4. Remove Yourself From Uncomfortable Situations
It’s a form of self-care to avoid situations that make you anxious or upset. You don’t have to hang around people who argue all the time or constantly spout negativity. You’ll be happier when you look after yourself.
5. Stop Over-Analyzing
Analysis causes paralysis. Stop latching on to comments, situations, glances, and outcomes. Thinking more about them won’t bring self-assurance and understanding. The more time you spend worrying, the less time you’re able to focus on what’s working. Relax and move past whatever is clouding your mind.
6. Try Some Coffee
Caffeine helps the brain release dopamine into the brain and aids in mood regulation. Coffee can increase the sense of euphoria and energy, which can make you feel less anxious and happy. Plus, one or two cups per day can decrease depression.
7. Use A Diffuser
Oil diffusers are a great tool to energize or relax you. The best essential oils for anxiety and mood control are lavender, rose, vetiver, ylang-ylang, chamomile, frankincense, and bergamot.

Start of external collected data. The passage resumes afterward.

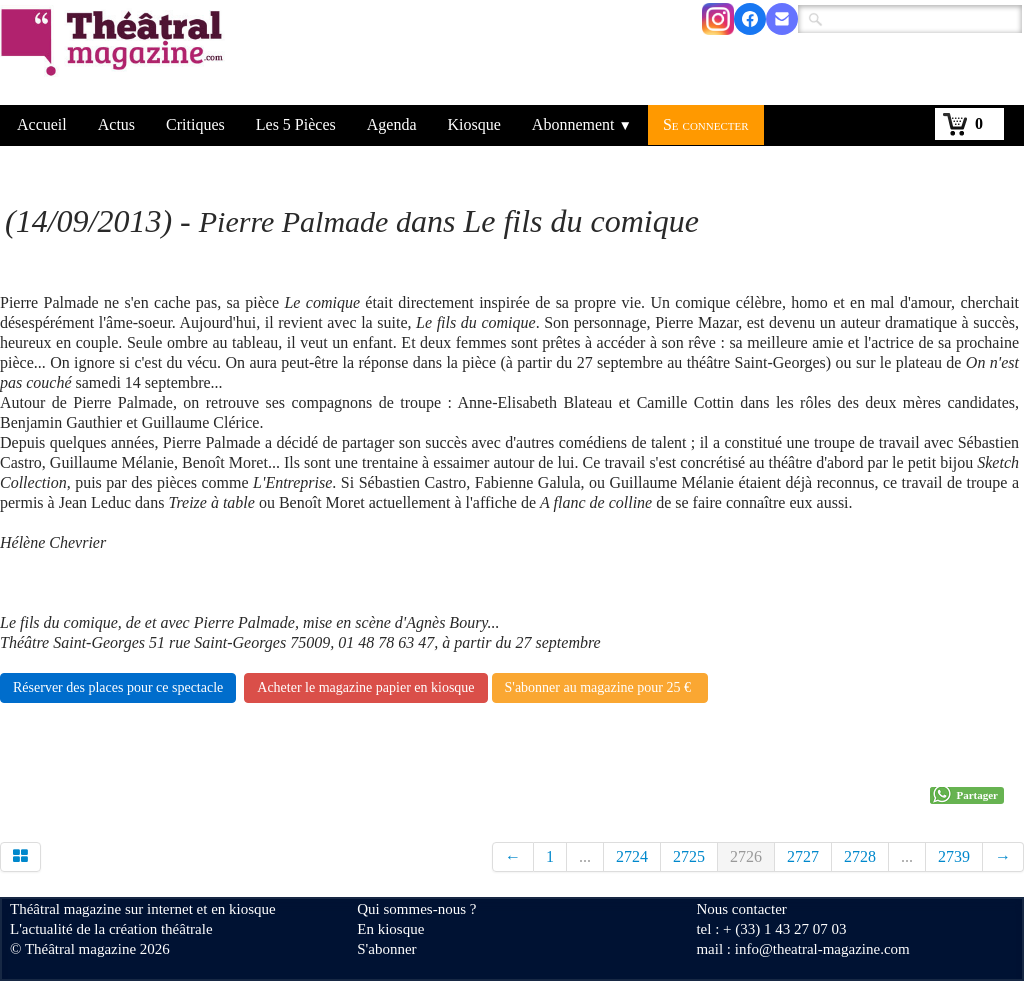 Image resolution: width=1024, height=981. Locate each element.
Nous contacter (741, 909)
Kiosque (474, 124)
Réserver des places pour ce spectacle (118, 687)
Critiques (195, 124)
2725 (689, 856)
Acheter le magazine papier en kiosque (365, 687)
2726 (746, 856)
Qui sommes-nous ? (416, 909)
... (585, 856)
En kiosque (390, 929)
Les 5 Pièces (296, 124)
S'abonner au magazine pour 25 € (600, 687)
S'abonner (386, 949)
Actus (116, 124)
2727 (803, 856)
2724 (632, 856)
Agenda (392, 124)
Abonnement (582, 124)
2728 (860, 856)
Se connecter (706, 124)
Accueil (42, 124)
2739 (954, 856) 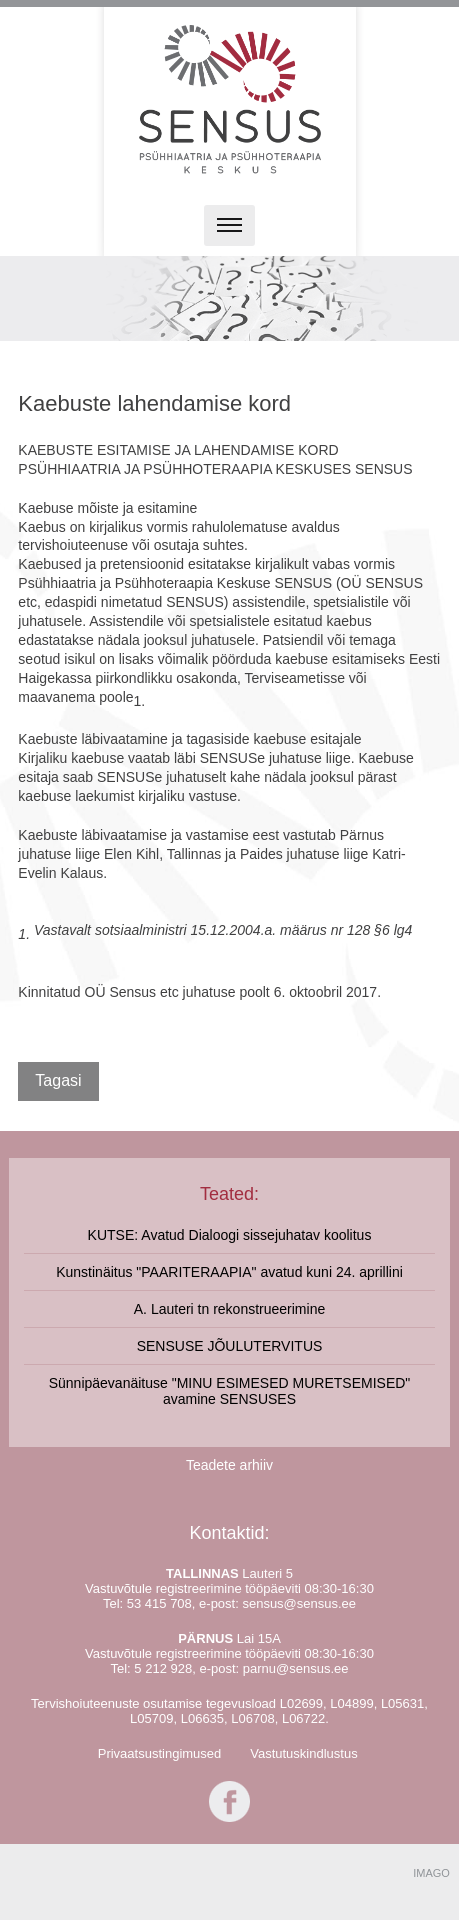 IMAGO (431, 1873)
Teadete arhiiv (229, 1465)
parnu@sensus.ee (296, 1668)
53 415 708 (159, 1603)
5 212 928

8. Think Positive Thoughts
Your thoughts sculpt who you are. Constantly thinking negative thoughts can make you a negative person. Emotions and feelings are created by your thoughts – you will begin to feel better when your thoughts begin to change.
9. Reduce Sugar
Sugar doesn’t cause anxiety. However, sugar does create changes that worsen your anxiety symptoms or cause feelings that trigger attacks. The sugar rush and withdrawal can cause some of the physical symptoms of anxiety.
10. Cut Clutter
Lessening clutter can lower stress. Attack one area at a time. You end up bouncing around the entire house unproductively when you aren’t focused on one task.
11. Challenge Negative Beliefs
Self-talk is often reasonable, but sometimes it is skewed towards the negative. It is likely to become extreme when you’re depressed or stress, so recognize that your thinking is self-defeating and look at things from a different perspective.
12. Practice Gratitude
Gratitude can lift the weight of anxiety. Anxious thinking becomes a vicious cycle, so switch from your head to your heart. Focus on something in your life that you feel appreciation for such as, family, health, friends, work, your home, memories, today, etc. Practice it frequently to transform your life.